I am starting to come round to their point of view.
Things have changed since I was last here; the rand's relative buying power chief among them. I have just bought a beer that cost the equivalent of a trolley-load of Pick n Pay groceries.
It was either one thing or the other, so my poor little family were forced to look on hungrily, drooling maws pressed to the outside of the window of the gas-lit, homely, brasserie in which Papa guzzled down his grand biere pression, and waved them away to scrape whatever was stuck to the insides of the oven in our rotten little rented garret.
Another thing that has changed since I was last here is the very large number of African emigres touting Eiffel Tower keyrings. I also don't remember so many people from the Indian sub-continent selling à1 bottles of water. It seems the Africans sell Eiffel Tower keyrings (five for a euro) and the Indians-Pakistanis sell bottled water.
I have seen one Indian-Pakistani chap with keyrings but I have not seen a single black fellow selling water. I don't have the foggiest why the black people don't go into the water business, for which there has to be a greater demand than the ubiquitous cheap keyrings.
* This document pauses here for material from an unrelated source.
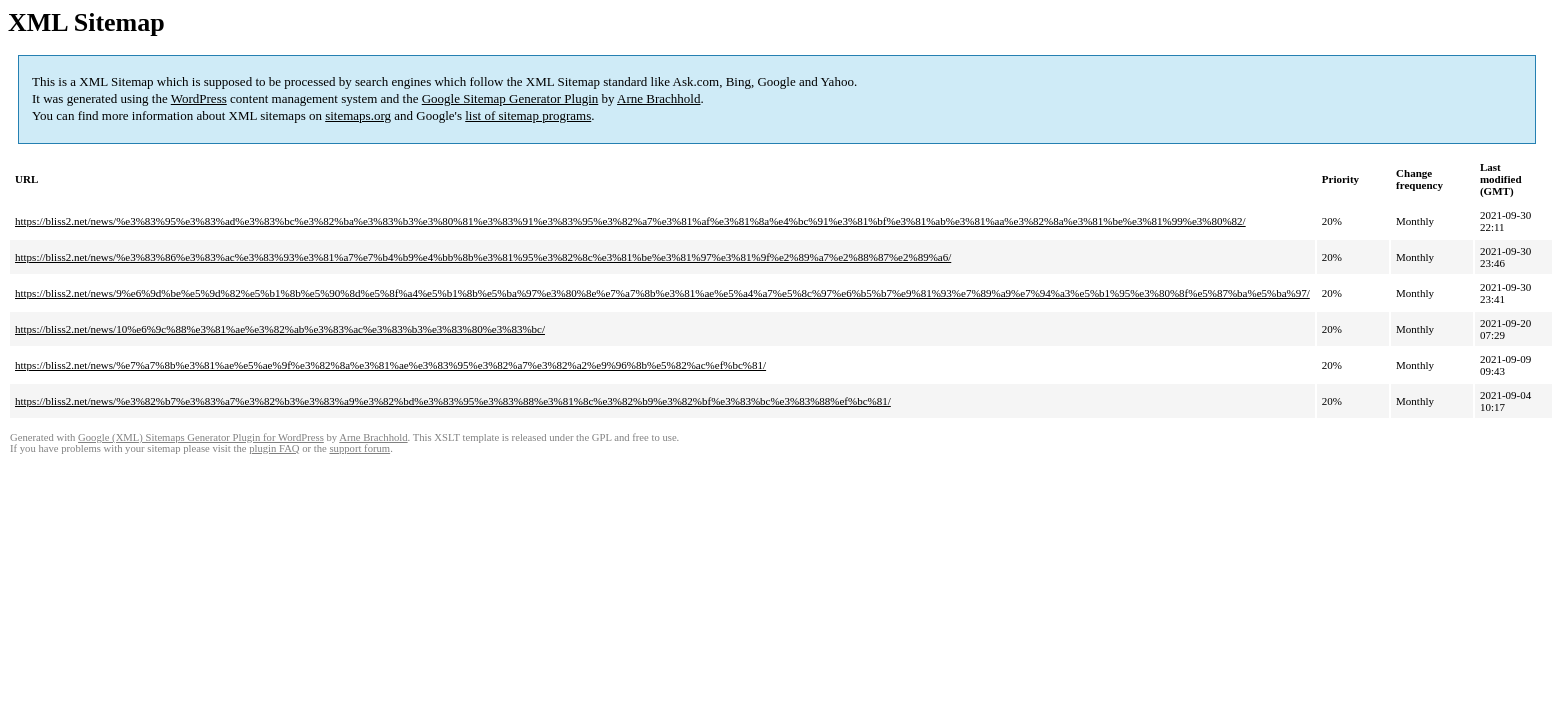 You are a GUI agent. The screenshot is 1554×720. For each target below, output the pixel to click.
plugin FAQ (274, 448)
Outside the Louvre, my children and I watched while the African keyring-sellers fled as a phalanx of burly, white policemen scattered the (apparently) illegal keyring entrepreneurs.
The Louvre gardens across the road from the Tuileries Garden have a series of well-trimmed hedges and, as we sat, en famille, sipping the water we had bottled from the taps in said rotten garret, we witnessed how black heads bobbed up and down above the green hedges looking out for the white policemen.
Later, we witnessed more white policemen chasing black entrepreneurs with no premises and no licences and nothing to sell except the same Chinese-manufactured Eiffel Tower tat, this time at Place de la Concorde.
The next day, after alighting at the Franklin D Roosevelt metro station, a pickpocket was pursued by two aggrieved middle-aged Greeks. The pickpocket then sauntered onto our train to the Trocadéro and was promptly set upon by the two aggrieved Greeks. They weren't oafish sorts of Greeks, just the sort of Greeks who had been wrongfully dispossessed of their belongings.
They were so non-oafish that they let the pickpocket (a woman) escape. After just two days in Paris I had witnessed a great deal more running around and chasing of people than I would have expected.
Walking the chic streets of Le Marais in the third arrondissement early that morning, I had been forcibly struck by the number of people sleeping rough, not a few of them with children. By the time the tourists crawl out of their hotel beds, the homeless underclass have been moved on, to heaven knows where.
You would not ordinarily compare Paris with Johannesburg, but the poor trinket and water sellers bring to mind an obvious similarity: of a sophisticated first world being beset by an impinging, desperate underclass.
In particular, the futility of so many men all trying to sell the same unwanted merchandise (the keyrings) reminded me of the hordes of informal traders back home who, day in and day out, peddle the same brooms and ironing board covers.
At the traffic lights back home, the same faces try to flog the same car chargers and the little stallholders sell the same assortment of tomatoes, loose sweets and Peter Stuyvesant.
Necessity, they say, is the mother of invention but in places as disparate as Johannesburg and Paris, the poor display the same singular, and depressing, lack of inventiveness. It's a tale of two very different but very similar cities. Wherever you are, it seems, the poor will always be with us.